# What You Need:
→ Brown Butter
01 - 3/4 cup unsalted butter
→ Dry Ingredients
02 - 2 cups all-purpose flour
03 - 1 tsp baking soda
04 - 1/2 tsp fine sea salt
05 - 2 tbsp hojicha powder
→ Wet Ingredients
06 - 3/4 cup packed light brown sugar
07 - 1/4 cup granulated sugar
08 - 1 large egg
09 - 1 large egg yolk
10 - 2 tsp pure vanilla extract
→ Optional Toppings
11 - Flaky sea salt for sprinkling
# How-To Steps:
01 - Melt butter in a saucepan over medium heat, swirling occasionally until foaming subsides and milk solids turn golden brown with a nutty aroma, approximately 5–7 minutes. Pour immediately into a heatproof container to halt cooking and allow to cool for 10 minutes.
02 - In a medium mixing bowl, whisk together flour, baking soda, fine sea salt, and hojicha powder until uniformly blended.
03 - In a large bowl, combine cooled brown butter with light brown sugar and granulated sugar. Whisk thoroughly until fully incorporated and mixture appears glossy.
04 - Add whole egg, egg yolk, and vanilla extract to butter mixture. Whisk until emulsified and slightly thickened.
05 - Fold dry ingredients into wet mixture using a spatula, stirring only until flour streaks disappear. Avoid overmixing to prevent tough texture.

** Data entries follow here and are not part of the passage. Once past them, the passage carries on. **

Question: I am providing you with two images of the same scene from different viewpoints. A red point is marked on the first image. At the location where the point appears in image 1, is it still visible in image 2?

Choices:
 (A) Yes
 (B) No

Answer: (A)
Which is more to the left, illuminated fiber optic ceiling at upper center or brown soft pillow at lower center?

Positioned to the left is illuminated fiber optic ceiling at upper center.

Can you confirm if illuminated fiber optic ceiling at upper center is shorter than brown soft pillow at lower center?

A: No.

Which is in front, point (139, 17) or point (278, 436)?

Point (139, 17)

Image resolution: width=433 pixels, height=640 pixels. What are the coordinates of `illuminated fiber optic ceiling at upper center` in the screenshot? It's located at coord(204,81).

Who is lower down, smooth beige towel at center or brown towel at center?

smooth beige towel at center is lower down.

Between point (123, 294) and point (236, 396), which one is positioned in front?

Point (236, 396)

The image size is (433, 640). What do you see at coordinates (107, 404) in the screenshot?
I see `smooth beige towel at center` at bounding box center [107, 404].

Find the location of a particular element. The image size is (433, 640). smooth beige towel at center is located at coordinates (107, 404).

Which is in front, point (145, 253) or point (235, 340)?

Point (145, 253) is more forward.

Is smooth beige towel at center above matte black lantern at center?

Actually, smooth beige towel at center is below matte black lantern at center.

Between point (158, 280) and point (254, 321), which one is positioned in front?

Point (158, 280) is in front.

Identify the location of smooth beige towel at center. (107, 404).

06 - Cover bowl and refrigerate dough for 30 minutes to minimize spreading during baking, resulting in thicker cookies with chewy centers.

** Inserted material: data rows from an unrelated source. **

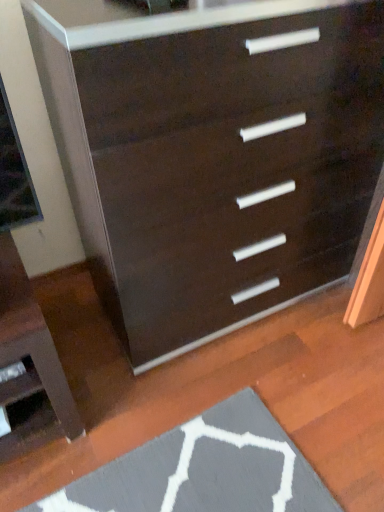 Find the location of a particular element. The width and height of the screenshot is (384, 512). free space in front of matte black dresser at center is located at coordinates (224, 415). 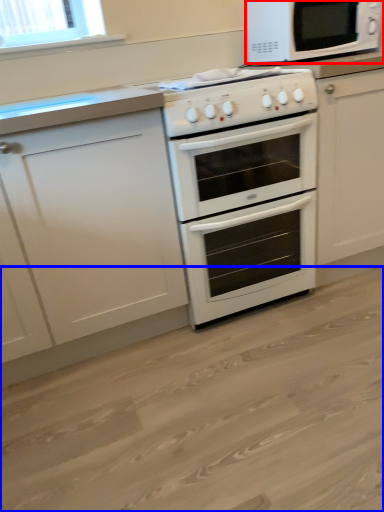 Question: Which point is further to the camera, microwave oven (highlighted by a red box) or plain (highlighted by a blue box)?

Choices:
 (A) microwave oven
 (B) plain

Answer: (A) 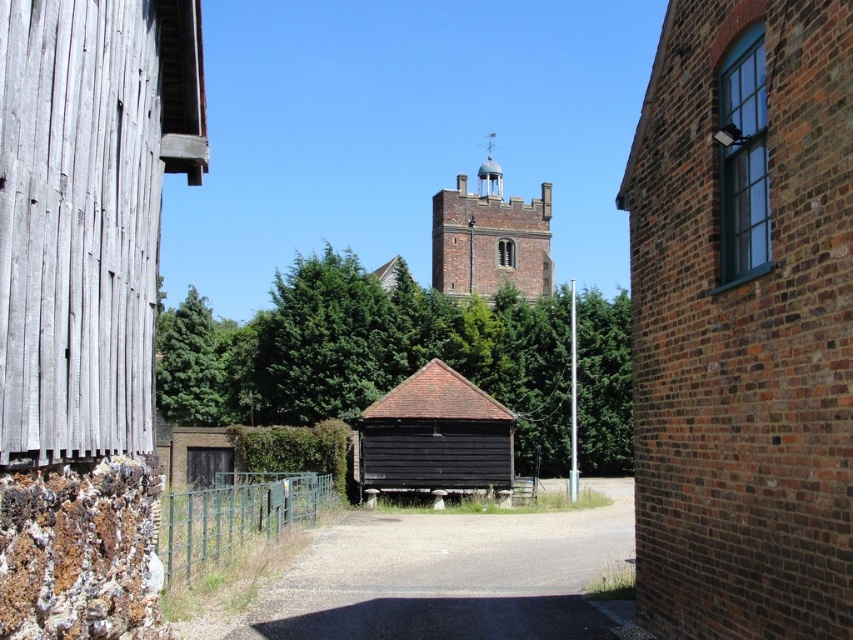 Does smooth concrete alley at center appear on the left side of dark brown wooden barn at center?

No, smooth concrete alley at center is not to the left of dark brown wooden barn at center.

Is smooth concrete alley at center wider than dark brown wooden barn at center?

Yes, smooth concrete alley at center is wider than dark brown wooden barn at center.

Measure the distance between point (x=426, y=570) and camera.

Point (x=426, y=570) is 94.09 feet from camera.

Identify the location of smooth concrete alley at center. (451, 576).

Is point (44, 291) positioned behind point (477, 365)?

No, it is in front of (477, 365).

Does point (10, 426) lie in front of point (544, 445)?

Yes, it is in front of point (544, 445).

You are a GUI agent. You are given a task and a screenshot of the screen. Output one action in this format:
    pyautogui.click(x=<x>, y=<y>)
    Task: Click on the weathered wood barn at left
    The width and height of the screenshot is (853, 640).
    Given the screenshot: What is the action you would take?
    pyautogui.click(x=85, y=301)

Who is shorter, dark brown wooden barn at center or brown brick tower at center?

With less height is dark brown wooden barn at center.

Does dark brown wooden barn at center have a lesser height compared to brown brick tower at center?

Yes.

Locate an element on the screen. This screenshot has height=640, width=853. dark brown wooden barn at center is located at coordinates (434, 436). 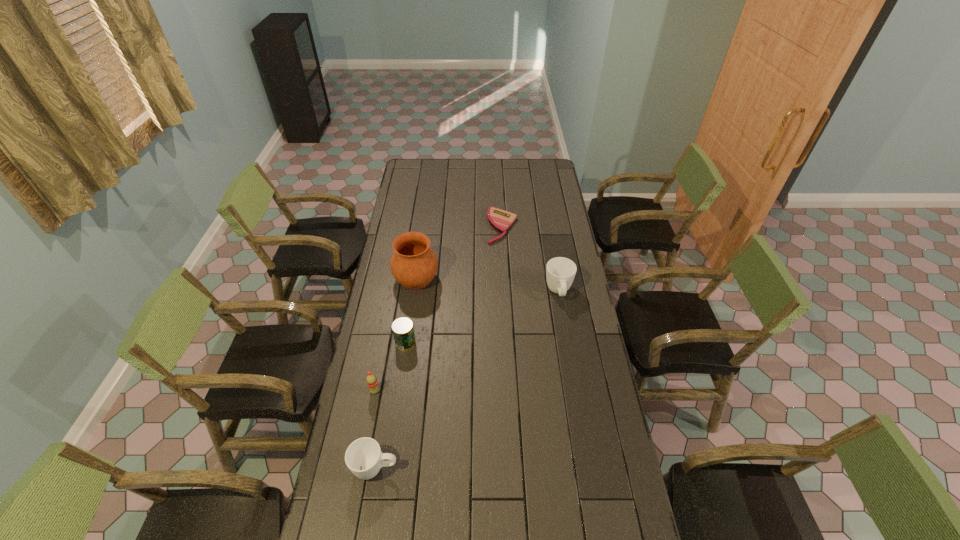 In order to click on the nearer cup in this screenshot , I will do `click(364, 458)`.

Locate an element on the screen. The width and height of the screenshot is (960, 540). the shorter cup is located at coordinates (364, 458).

Find the location of a particular element. The image size is (960, 540). the rightmost object is located at coordinates (560, 272).

At what (x,y) coordinates should I click in order to perform the action: click on the taller cup. Please return your answer as a coordinate pair (x, y). Looking at the image, I should click on (560, 272).

This screenshot has width=960, height=540. What are the coordinates of `the shortest object` in the screenshot? It's located at (500, 220).

You are a GUI agent. You are given a task and a screenshot of the screen. Output one action in this format:
    pyautogui.click(x=<x>, y=<y>)
    Task: Click on the wristlet
    Image resolution: width=960 pixels, height=540 pixels.
    Given the screenshot: What is the action you would take?
    pyautogui.click(x=500, y=220)

The image size is (960, 540). Identify the location of pottery. (414, 264).

What are the coordinates of `soda` in the screenshot? It's located at (371, 380).

Identify the location of the third nearest object. The width and height of the screenshot is (960, 540). (403, 331).

This screenshot has width=960, height=540. Identify the location of free space located with the handle on the side of the nearest object. (427, 469). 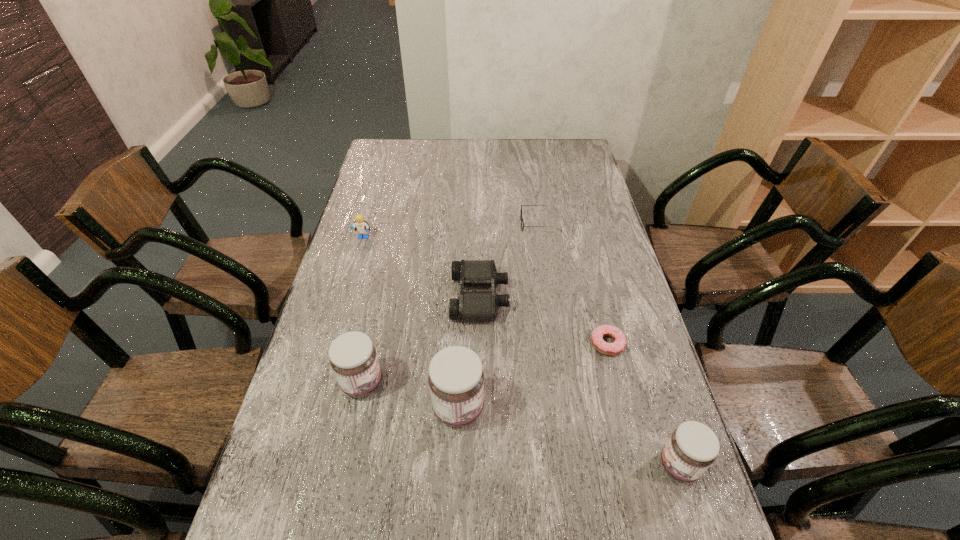 Where is `the fourth closest object to the fifth object from left to right`? The width and height of the screenshot is (960, 540). the fourth closest object to the fifth object from left to right is located at coordinates [x=456, y=378].

Find the location of a particular element. Image resolution: width=960 pixels, height=540 pixels. the second closest object to the sixth shortest object is located at coordinates (471, 306).

Image resolution: width=960 pixels, height=540 pixels. I want to click on the second closest jam to the shortest object, so click(456, 378).

The height and width of the screenshot is (540, 960). I want to click on jam that stands as the closest to the second tallest object, so click(x=456, y=378).

I want to click on vacant space that satisfies the following two spatial constraints: 1. through the lenses of the sixth tallest object; 2. on the front-facing side of the fourth tallest object, so click(x=542, y=238).

Locate an element on the screen. Image resolution: width=960 pixels, height=540 pixels. vacant area in the image that satisfies the following two spatial constraints: 1. through the eyepieces of the fourth nearest object; 2. on the right side of the binoculars is located at coordinates (480, 344).

Locate an element on the screen. free space that satisfies the following two spatial constraints: 1. on the front side of the fourth nearest object; 2. on the front label of the second jam from right to left is located at coordinates (624, 408).

At what (x,y) coordinates should I click in order to perform the action: click on free space that satisfies the following two spatial constraints: 1. through the eyepieces of the fifth tallest object; 2. on the back side of the fourth nearest object. Please return your answer as a coordinate pair (x, y). Looking at the image, I should click on (480, 344).

The height and width of the screenshot is (540, 960). I want to click on vacant space that satisfies the following two spatial constraints: 1. on the back side of the shortest object; 2. through the lenses of the second shortest object, so click(x=578, y=224).

Find the location of a particular element. The image size is (960, 540). free point that satisfies the following two spatial constraints: 1. on the front-facing side of the fourth farthest object; 2. on the right side of the leftmost object is located at coordinates (332, 344).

07 - Set oven to 350°F. Line two baking sheets with parchment paper.
08 - Scoop rounded tablespoon portions of dough onto prepared baking sheets, leaving 2 inches of space between each cookie to allow for spreading.
09 - Bake for 10–12 minutes until edges turn golden brown while centers remain slightly soft and underdone.
10 - Immediately sprinkle with flaky sea salt if using. Let cookies rest on baking sheet for 5 minutes to set before transferring to wire rack to cool completely.